Tuna & Tofu Sizzling Plate with Citrus-Chili Sauce
A Filipino-inspired sizzling plate featuring seared tuna and crispy tofu in a tangy citrus-chili sauce. This reimagined sisig delivers the signature sizzle and bold flavors while keeping carbs minimal for blood sugar management.
Description
This Tuna & Tofu Sizzling Plate with Citrus-Chili Sauce reimagines the beloved Filipino sisig in a format that supports blood sugar management. Traditional sisig features chopped pig parts (often face and ears) that are boiled, grilled, and then fried with onions, chili peppers, and citrus. This adaptation maintains the dish's signature sizzle and bold flavors while using healthier proteins and minimizing carbohydrates.
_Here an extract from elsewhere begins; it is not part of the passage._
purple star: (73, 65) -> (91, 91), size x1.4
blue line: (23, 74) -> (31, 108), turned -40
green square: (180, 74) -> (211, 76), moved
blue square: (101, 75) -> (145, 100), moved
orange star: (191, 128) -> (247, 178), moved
Sushi-grade tuna is quickly seared and diced to provide a meaty texture and rich flavor, while extra-firm tofu is pressed and crisped to add satisfying chew and protein. The signature sisig sauce—featuring calamansi or lime juice, coconut vinegar, and chili—delivers the tangy, spicy notes that define the dish. Sautéed onions, garlic, and ginger create an aromatic base, while a touch of mayonnaise adds the creamy richness that makes sisig so crave-worthy.
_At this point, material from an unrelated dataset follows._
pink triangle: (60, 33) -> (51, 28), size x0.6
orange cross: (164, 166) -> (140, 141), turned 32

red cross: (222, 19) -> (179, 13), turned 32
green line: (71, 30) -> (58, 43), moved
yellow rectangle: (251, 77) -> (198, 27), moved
Served on a sizzling hot plate with a sprinkle of crispy garlic chips and fresh herbs, this dish delivers all the excitement of traditional sisig with a fraction of the carbohydrates. The combination of lean protein from the tuna and plant protein from the tofu creates a satisfying meal that proves blood sugar-friendly eating can include vibrant, bold-flavored dishes that honor Filipino culinary traditions.
Why This Recipe Works
- Protein Duo: The combination of tuna and tofu provides complementary textures and flavors while keeping carbs minimal.
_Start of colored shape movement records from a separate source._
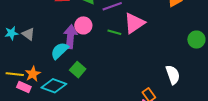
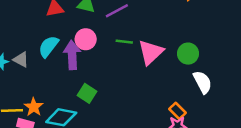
pink triangle: (134, 23) -> (151, 52), moved
green circle: (196, 40) -> (188, 54), moved
cyan semicircle: (60, 51) -> (49, 46), moved

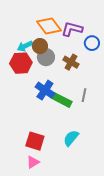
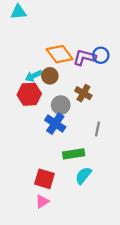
blue circle: (92, 43) -> (101, 55), moved
gray circle: (46, 57) -> (61, 105), moved
green rectangle: (62, 100) -> (74, 154), moved, turned -36

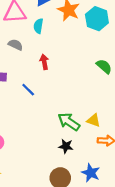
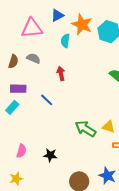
cyan semicircle: (38, 26) -> (65, 41), moved
black star: (66, 146) -> (50, 155), moved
- Crispy Texture Development: Pressing and pan-frying the tofu creates the satisfying crispy-chewy texture that makes sisig special.
- Balanced Acidity: Calamansi or lime juice and coconut vinegar provide brightness without added sugars.
- Umami Maximization: Fish sauce and coconut aminos create depth and satisfaction without carbohydrate impact.
- Sizzling Presentation: Serving on a hot plate creates the signature sizzle and aroma that defines the sisig experience.
Nutrition Profile
Nutrition Information This interactive chart shows nutritional values with reference to daily recommended values. The black line indicates recommended maximum for diabetics.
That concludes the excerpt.